From 2014 to 2017, the proportion of SUD treatment programs residing in states that covered recovery support services (from 39.9% to 46.4%, p=0.04), detoxification (from 91.6% to 96.7%, p=0.03), methadone (from 77.4% to 89.7%, p<0.001), and oral naltrexone (from 39.9% to 46.4%, p<0.001) increased significantly.
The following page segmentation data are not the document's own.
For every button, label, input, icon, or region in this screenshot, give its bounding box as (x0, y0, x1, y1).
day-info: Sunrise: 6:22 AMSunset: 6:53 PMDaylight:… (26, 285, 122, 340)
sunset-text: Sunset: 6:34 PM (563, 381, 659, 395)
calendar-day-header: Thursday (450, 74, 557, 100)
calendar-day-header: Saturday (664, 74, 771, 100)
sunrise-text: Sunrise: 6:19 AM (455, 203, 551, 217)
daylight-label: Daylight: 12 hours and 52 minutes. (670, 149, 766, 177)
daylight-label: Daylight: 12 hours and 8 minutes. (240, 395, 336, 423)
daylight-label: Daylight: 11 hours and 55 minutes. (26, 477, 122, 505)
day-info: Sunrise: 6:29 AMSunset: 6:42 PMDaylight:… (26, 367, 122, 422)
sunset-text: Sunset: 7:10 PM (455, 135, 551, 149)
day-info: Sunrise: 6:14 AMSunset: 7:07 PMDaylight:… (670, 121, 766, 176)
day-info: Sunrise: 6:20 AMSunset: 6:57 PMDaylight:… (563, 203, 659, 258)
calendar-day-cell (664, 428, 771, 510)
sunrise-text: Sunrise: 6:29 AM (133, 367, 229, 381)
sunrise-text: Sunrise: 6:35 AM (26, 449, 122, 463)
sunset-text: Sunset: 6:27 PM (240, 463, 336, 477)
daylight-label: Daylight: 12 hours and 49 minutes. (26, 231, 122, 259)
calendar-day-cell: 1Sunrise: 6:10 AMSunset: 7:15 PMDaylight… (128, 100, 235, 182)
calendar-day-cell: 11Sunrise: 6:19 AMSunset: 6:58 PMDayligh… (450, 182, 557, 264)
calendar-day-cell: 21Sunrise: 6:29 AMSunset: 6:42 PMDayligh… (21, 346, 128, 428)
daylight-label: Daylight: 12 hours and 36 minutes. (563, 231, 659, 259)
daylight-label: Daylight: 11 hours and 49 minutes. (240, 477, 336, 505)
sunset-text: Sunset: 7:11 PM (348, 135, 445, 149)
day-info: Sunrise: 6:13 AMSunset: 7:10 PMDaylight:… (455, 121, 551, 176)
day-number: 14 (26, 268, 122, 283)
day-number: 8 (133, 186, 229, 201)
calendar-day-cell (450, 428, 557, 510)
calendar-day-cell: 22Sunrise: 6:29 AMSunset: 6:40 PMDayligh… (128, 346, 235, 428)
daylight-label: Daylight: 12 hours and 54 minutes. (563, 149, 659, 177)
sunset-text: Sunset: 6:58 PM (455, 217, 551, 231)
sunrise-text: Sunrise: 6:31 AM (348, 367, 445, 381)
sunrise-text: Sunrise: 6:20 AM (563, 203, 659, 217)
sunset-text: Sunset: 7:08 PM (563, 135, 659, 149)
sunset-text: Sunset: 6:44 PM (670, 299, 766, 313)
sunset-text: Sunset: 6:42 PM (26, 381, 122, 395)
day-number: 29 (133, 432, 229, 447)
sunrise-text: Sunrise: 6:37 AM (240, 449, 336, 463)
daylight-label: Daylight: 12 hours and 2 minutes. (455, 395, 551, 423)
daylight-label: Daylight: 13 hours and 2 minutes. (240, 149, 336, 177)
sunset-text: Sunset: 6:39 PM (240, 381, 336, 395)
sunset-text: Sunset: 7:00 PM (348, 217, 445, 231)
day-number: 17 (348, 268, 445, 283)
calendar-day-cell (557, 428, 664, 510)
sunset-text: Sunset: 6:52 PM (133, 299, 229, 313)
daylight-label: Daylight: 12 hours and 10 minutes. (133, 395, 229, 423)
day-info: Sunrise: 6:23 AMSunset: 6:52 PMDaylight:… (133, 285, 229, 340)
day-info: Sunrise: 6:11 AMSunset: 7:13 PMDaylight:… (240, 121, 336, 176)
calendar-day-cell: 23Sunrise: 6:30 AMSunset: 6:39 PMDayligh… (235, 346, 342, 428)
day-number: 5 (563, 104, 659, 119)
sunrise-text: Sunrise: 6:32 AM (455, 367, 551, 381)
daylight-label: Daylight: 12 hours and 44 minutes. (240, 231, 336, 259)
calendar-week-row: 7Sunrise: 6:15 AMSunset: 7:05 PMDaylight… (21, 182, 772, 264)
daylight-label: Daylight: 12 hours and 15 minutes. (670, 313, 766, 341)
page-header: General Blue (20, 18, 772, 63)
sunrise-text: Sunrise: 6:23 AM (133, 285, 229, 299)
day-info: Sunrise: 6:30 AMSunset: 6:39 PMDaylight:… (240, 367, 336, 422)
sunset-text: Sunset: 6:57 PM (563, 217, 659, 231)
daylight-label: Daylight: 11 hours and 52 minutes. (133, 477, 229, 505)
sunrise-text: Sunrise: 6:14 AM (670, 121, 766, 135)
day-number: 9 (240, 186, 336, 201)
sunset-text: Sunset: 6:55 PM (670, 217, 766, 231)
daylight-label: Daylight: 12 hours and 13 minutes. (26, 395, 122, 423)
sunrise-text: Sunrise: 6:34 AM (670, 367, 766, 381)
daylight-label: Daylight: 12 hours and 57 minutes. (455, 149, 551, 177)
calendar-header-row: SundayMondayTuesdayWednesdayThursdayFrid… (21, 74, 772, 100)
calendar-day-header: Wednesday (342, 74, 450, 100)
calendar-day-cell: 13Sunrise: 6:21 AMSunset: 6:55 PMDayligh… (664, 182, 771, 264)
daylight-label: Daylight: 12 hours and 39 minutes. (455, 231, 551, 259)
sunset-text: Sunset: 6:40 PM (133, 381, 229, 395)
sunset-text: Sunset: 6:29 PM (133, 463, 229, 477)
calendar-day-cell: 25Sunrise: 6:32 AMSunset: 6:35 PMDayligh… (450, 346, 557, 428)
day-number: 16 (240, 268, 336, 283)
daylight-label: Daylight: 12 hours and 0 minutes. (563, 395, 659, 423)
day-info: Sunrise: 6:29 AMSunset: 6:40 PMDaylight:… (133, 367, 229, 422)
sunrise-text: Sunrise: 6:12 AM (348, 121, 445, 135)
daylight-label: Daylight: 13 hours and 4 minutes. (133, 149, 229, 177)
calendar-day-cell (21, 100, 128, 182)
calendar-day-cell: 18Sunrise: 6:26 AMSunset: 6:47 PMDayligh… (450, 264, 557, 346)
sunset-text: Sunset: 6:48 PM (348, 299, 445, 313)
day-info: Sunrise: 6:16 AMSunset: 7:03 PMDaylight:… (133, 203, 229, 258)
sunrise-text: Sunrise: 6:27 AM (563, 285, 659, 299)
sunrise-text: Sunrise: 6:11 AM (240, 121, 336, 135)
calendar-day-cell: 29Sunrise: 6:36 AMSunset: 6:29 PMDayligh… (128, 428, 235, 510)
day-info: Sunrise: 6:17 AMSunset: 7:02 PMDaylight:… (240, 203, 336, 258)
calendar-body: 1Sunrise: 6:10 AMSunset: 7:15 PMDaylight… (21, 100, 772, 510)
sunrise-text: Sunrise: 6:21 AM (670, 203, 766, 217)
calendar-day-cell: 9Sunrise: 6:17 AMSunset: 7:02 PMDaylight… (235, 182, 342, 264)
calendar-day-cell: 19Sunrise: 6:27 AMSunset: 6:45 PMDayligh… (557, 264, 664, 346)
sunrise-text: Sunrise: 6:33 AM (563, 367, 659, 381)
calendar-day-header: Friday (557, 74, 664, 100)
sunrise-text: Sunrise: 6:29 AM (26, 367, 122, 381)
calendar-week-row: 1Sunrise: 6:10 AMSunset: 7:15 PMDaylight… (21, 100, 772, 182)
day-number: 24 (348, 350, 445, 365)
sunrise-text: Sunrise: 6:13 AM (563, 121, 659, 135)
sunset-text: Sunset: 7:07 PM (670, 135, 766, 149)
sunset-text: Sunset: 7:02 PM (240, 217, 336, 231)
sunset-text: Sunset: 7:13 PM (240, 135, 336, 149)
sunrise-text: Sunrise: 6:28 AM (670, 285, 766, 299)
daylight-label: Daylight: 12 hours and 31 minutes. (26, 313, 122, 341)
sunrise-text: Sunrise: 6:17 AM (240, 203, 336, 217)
The mean percentage of services and medications requiring preauthorization (from 47.8% to 38.5%, p<0.001) and annual service limits (from 35.8% to 22.1%, p<0.001) to which treatment programs were subject declined from 2014 and 2017. In contrast, the mean percent of services and medications requiring copays to which treatment programs were subject (from 20.8% to 26.9%, p<0.001) increased during the same period.
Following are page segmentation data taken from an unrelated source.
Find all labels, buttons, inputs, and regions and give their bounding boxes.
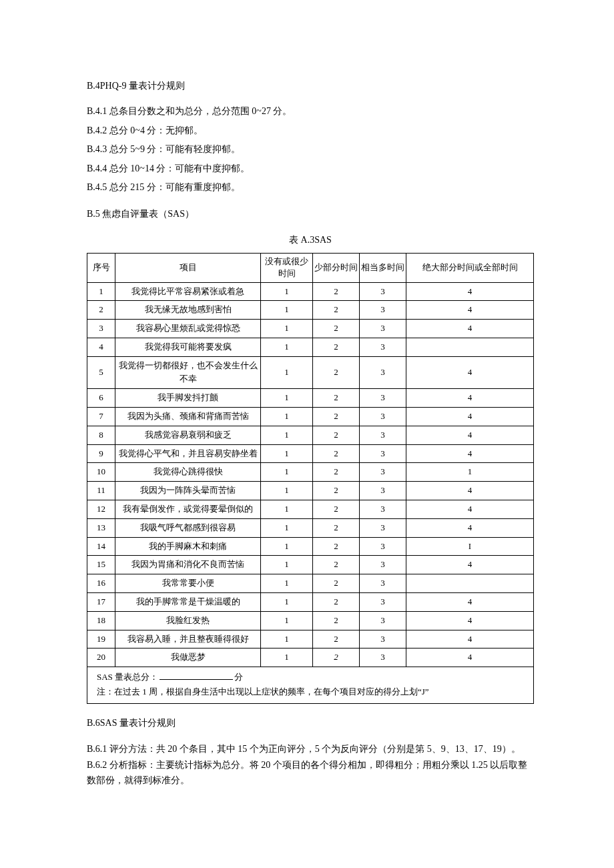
cell-freq2: 2 <box>313 482 360 500</box>
header-item: 项目 <box>115 254 261 282</box>
cell-freq3: 3 <box>360 444 406 463</box>
table-row: 10我觉得心跳得很快1231 <box>87 463 534 482</box>
cell-freq1: 1 <box>261 444 313 463</box>
table-row: 2我无缘无故地感到害怕1234 <box>87 301 534 320</box>
cell-freq2: 2 <box>313 593 360 612</box>
cell-freq4: 4 <box>406 426 534 444</box>
cell-item: 我的手脚常常是干燥温暖的 <box>115 593 261 612</box>
cell-freq3: 3 <box>360 408 406 426</box>
cell-freq4: 4 <box>406 356 534 389</box>
table-row: 15我因为胃痛和消化不良而苦恼1234 <box>87 556 534 574</box>
cell-freq4: 4 <box>406 482 534 500</box>
cell-freq1: 1 <box>261 611 313 630</box>
cell-seq: 2 <box>87 301 115 320</box>
section-b4-heading: B.4PHQ-9 量表计分规则 <box>87 79 534 93</box>
cell-seq: 19 <box>87 630 115 648</box>
cell-seq: 9 <box>87 444 115 463</box>
cell-freq4: 4 <box>406 500 534 519</box>
cell-freq3: 3 <box>360 537 406 556</box>
rule-b4-3: B.4.3 总分 5~9 分：可能有轻度抑郁。 <box>87 142 534 157</box>
cell-freq3: 3 <box>360 320 406 338</box>
cell-seq: 5 <box>87 356 115 389</box>
cell-freq1: 1 <box>261 648 313 667</box>
cell-freq3: 3 <box>360 611 406 630</box>
cell-item: 我觉得心跳得很快 <box>115 463 261 482</box>
cell-freq1: 1 <box>261 500 313 519</box>
cell-freq1: 1 <box>261 408 313 426</box>
cell-freq1: 1 <box>261 301 313 320</box>
cell-freq4: 4 <box>406 556 534 574</box>
section-b4-rules: B.4.1 总条目分数之和为总分，总分范围 0~27 分。 B.4.2 总分 0… <box>87 104 534 195</box>
table-row: 6我手脚发抖打颤1234 <box>87 389 534 408</box>
cell-freq4: I <box>406 537 534 556</box>
cell-freq1: 1 <box>261 537 313 556</box>
section-b6-rules: B.6.1 评分方法：共 20 个条目，其中 15 个为正向评分，5 个为反向评… <box>87 742 534 788</box>
cell-freq2: 2 <box>313 320 360 338</box>
table-row: 1我觉得比平常容易紧张或着急1234 <box>87 282 534 301</box>
header-freq3: 相当多时间 <box>360 254 406 282</box>
sas-table: 序号 项目 没有或很少时间 少部分时间 相当多时间 绝大部分时间或全部时间 1我… <box>87 253 534 704</box>
rule-b6-2: B.6.2 分析指标：主要统计指标为总分。将 20 个项目的各个得分相加，即得粗… <box>87 758 534 788</box>
cell-freq1: 1 <box>261 482 313 500</box>
table-note: 注：在过去 1 周，根据自身生活中出现以上症状的频率，在每个项目对应的得分上划“… <box>97 687 429 697</box>
cell-freq3: 3 <box>360 556 406 574</box>
cell-item: 我吸气呼气都感到很容易 <box>115 518 261 537</box>
cell-freq3: 3 <box>360 426 406 444</box>
cell-freq4: 4 <box>406 593 534 612</box>
cell-freq4: 4 <box>406 282 534 301</box>
cell-item: 我无缘无故地感到害怕 <box>115 301 261 320</box>
cell-freq4: 4 <box>406 648 534 667</box>
rule-b4-5: B.4.5 总分 215 分：可能有重度抑郁。 <box>87 180 534 195</box>
rule-b4-4: B.4.4 总分 10~14 分：可能有中度抑郁。 <box>87 161 534 176</box>
cell-freq4: 4 <box>406 444 534 463</box>
cell-freq3: 3 <box>360 389 406 408</box>
table-caption: 表 A.3SAS <box>87 233 534 248</box>
cell-seq: 18 <box>87 611 115 630</box>
cell-freq4 <box>406 574 534 593</box>
cell-freq1: 1 <box>261 282 313 301</box>
cell-seq: 4 <box>87 338 115 356</box>
cell-freq1: 1 <box>261 630 313 648</box>
cell-freq4: 4 <box>406 389 534 408</box>
table-header-row: 序号 项目 没有或很少时间 少部分时间 相当多时间 绝大部分时间或全部时间 <box>87 254 534 282</box>
total-score-blank <box>160 671 233 680</box>
cell-freq4: 4 <box>406 408 534 426</box>
cell-seq: 20 <box>87 648 115 667</box>
cell-freq3: 3 <box>360 500 406 519</box>
cell-freq2: 2 <box>313 518 360 537</box>
cell-freq2: 2 <box>313 338 360 356</box>
cell-item: 我觉得一切都很好，也不会发生什么不幸 <box>115 356 261 389</box>
table-row: 12我有晕倒发作，或觉得要晕倒似的1234 <box>87 500 534 519</box>
table-row: 13我吸气呼气都感到很容易1234 <box>87 518 534 537</box>
cell-freq2: 2 <box>313 356 360 389</box>
cell-freq3: 3 <box>360 463 406 482</box>
cell-freq4: 4 <box>406 518 534 537</box>
cell-item: 我做恶梦 <box>115 648 261 667</box>
cell-freq2: 2 <box>313 301 360 320</box>
cell-freq1: 1 <box>261 574 313 593</box>
cell-freq2: 2 <box>313 648 360 667</box>
cell-freq2: 2 <box>313 408 360 426</box>
cell-seq: 17 <box>87 593 115 612</box>
cell-freq3: 3 <box>360 518 406 537</box>
cell-item: 我因为头痛、颈痛和背痛而苦恼 <box>115 408 261 426</box>
cell-freq1: 1 <box>261 593 313 612</box>
cell-seq: 3 <box>87 320 115 338</box>
cell-freq1: 1 <box>261 426 313 444</box>
cell-item: 我手脚发抖打颤 <box>115 389 261 408</box>
cell-item: 我容易入睡，并且整夜睡得很好 <box>115 630 261 648</box>
cell-freq2: 2 <box>313 463 360 482</box>
cell-freq3: 3 <box>360 593 406 612</box>
table-row: 7我因为头痛、颈痛和背痛而苦恼1234 <box>87 408 534 426</box>
cell-item: 我脸红发热 <box>115 611 261 630</box>
cell-freq3: 3 <box>360 648 406 667</box>
cell-freq3: 3 <box>360 301 406 320</box>
table-row: 16我常常要小便123 <box>87 574 534 593</box>
cell-item: 我因为胃痛和消化不良而苦恼 <box>115 556 261 574</box>
cell-seq: 13 <box>87 518 115 537</box>
header-freq1: 没有或很少时间 <box>261 254 313 282</box>
cell-item: 我觉得我可能将要发疯 <box>115 338 261 356</box>
cell-freq2: 2 <box>313 500 360 519</box>
cell-item: 我有晕倒发作，或觉得要晕倒似的 <box>115 500 261 519</box>
cell-freq2: 2 <box>313 630 360 648</box>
We also observed continued trends toward greater commercialization and increased technological infrastructure within the outpatient SUD treatment sector. As Table 1 shows, private for-profit treatment programs grew from 27% to 32% (p=0.02), whereas the proportion of private non-profit treatment programs decreased significantly from 56% to 49% during the same time period (p=0.02). Use of electronic health records increased from 58% to 68% (p<0.01), and capacity to bill insurance increased from 71% to 79% (p=0.02). Large programs employing 40 or more staff increased their market share from 8% to 13% (p=0.02).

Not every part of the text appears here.